Pabbaja harus dilaksanakan secara metodik (kiccalakkhana), diketahui oleh semua bhikkhu yang berdiam di vihara tempat pabbaja dilaksanakan.Pabbajja tidak dilakukan secara rahasia, harus seijin orang tuanya, mengingat anak-anak dibawah umur yang berusia 7-20 tahun dapat menjadi sammanera.Hal ini perlu diperhartikan, jangan sampai dikatakan menasbihkan anak-anak yang diculik menjadi sammanera.
Menurut atthakatha, bhikkhu yang akan mentahbiskan membawa calon sammanera kepada bhikkhu-bhikkhu lainnya dan mengatakan kepada mereka bahwa calon ini berkeinginan menjadi sammanera. Setelah para bhiikhu yang berdiam di sana mengetahui, maka penatahbisan dapat dijalankan. Meskipun demikian, cara ini tidaklah mutlak karena pabbajja sammanera bukan merupakan peristiwa yang penting.
Setelah pabbajja, sammanera harus meminta sikapadda dan di samping itu ia harus melaksanakan 75 sekiya Dhamma. Bhiikhu yang memberikan pabbajja paling kurang telah memiliki 10 vassa, demikian juga untuk seorang uppajaya yang memberikan nissaya.Bhikkhu yang memberikan Tisaranagamana dan 10 sikhapadani tidak memiliki batas vassa.Bhikkhu yang kurang dari 10 vassa boleh melakukannya.

2.        Upassampada
Dalam agama buddha apabila seseorang yang akan menjalani kehidupan seorang kebhikkhuan maka ia harus menjalani sebuah proses yang dinamakan pentahbisan  atau upassampada dari seorang bhikkhu. Ada tiga jenis metode Upassampada yang terdapat dalam Vinaya, yaitu:
a.    Ehi-bhikkhuupasampada
Pentahbisan oleh Buddha dengan ucapan, "Ehi bhikkhu, svakkhato dhammo caro brahmacariyam samma dukkhasa antakiriyaya" - "Marilah bhikkhu, Dhamma telah dibabarkan dengan baik, hiduplah sebagai brahmacariya untuk mengakhiri dukkha ini selamanya." Setelah ucapan itu
diperdengarkan, orang yang berminat menjadi bhikkhu itu diterima dan
bergabung dengan Sangha.Pentahbisan ini dikenal sebagai Ehi-bhikkhu
upasampada yang berarti "Pentahbisan dengan Ucapan Marilah Bhikkhu!"

b.Tisaranagamanupasampada
Pentahbisan dilakukan di hadapan para siswa utama Buddha.Para calon
bhikkhu diharuskan mencukur terlebih dahulu rambut dan janggut mereka
serta mengenakan jubah kasaya (berwarna kuning) sebagai pertanda niat
mereka untuk bergabung dengan Sangha.Selanjutnya, mereka mengucapkan
dengan tulus rumusan
Berlindung Pada Tiga Permata dengan sikap
hormat.Setelah melakukan tatacara ini, calon bhikkhu diterima dan
bergabung dengan Sangha sebagai bhikkhu seutuhnya.Oleh karena itu,
pentahbisan semacam ini disebut Tisaranagamanupasampada, yang berarti
Pentahbisan dengan Berlindung pada Tiga Permata.

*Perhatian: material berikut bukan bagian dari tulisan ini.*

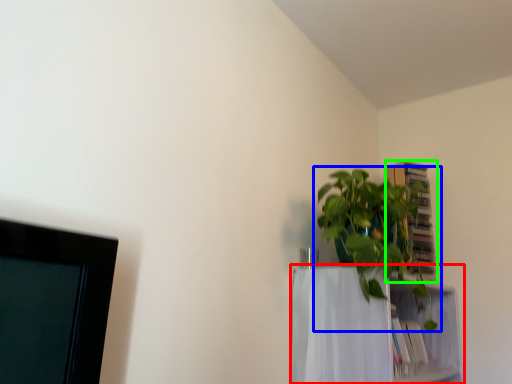 Question: Estimate the real-world distances between objects in this image. Which object is farther from shelf (highlighted by a red box), houseplant (highlighted by a blue box) or cabinet (highlighted by a green box)?

Choices:
 (A) houseplant
 (B) cabinet

Answer: (B)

c.  Natti-catutthakamma-upasampada
Pentahbisan dilakukan di hadapan anggota Sangha, dimana kumpulan
sejumlah bhikkhu yang jumlahnya ditentukan berdasarkan tugasnya
berkumpul dalam sebuah sima (yakni suatu tempat dengan batasan-
batasan tertentu).Mereka memaklumkan penerimaan calon bhikkhu ke
dalam anggota Sangha yang kemudian disetujui oleh para bhikkhu
lainnya.
Berdasarkan ketiga metode di atas, kita mengenal tiga jenis bhikkhu
berdasarkan metode pentahbisannya; yakni bhikkhu yang diupasampadakan
dengan metode pertama, kedua, dan ketiga. Adapun persyaratan yang harus dipenuhi oleh seseorang yang akan menjalani kehidupan suci atau bhikkhu. Persyaratannya yaitu :
a.      Orang yang berhasrat untuk menerima upasampada haruslah pria.
b.      Ia harus mencapai usia 20 tahun sebagaimana yang disyaratkan,
dimana usia ini dihitung semenjak mulainya pembuahan (dengan
menganggap bahwa janin berada dalam kandungan ibunya selama 6 bulan menurut penanggalan lunar).
c.       Tubuh orang itu hendaknya mencerminkan seorang pria yang
sempurna. Seorang kasim dengan demikian tidak diizinkan menjadi
bhikkhu. Selain itu, organ-organ tubuh lainnya harus sempurna dan
lengkap. Inilah yang dimaksud dengan terbebas dari kecacatan.
d.      Ia hendaknya tidak pernah melakukan kejahatan-kejahatan sangat
berat, seperti membunuh ibu, membunuh ayah, dan lain sebagainya.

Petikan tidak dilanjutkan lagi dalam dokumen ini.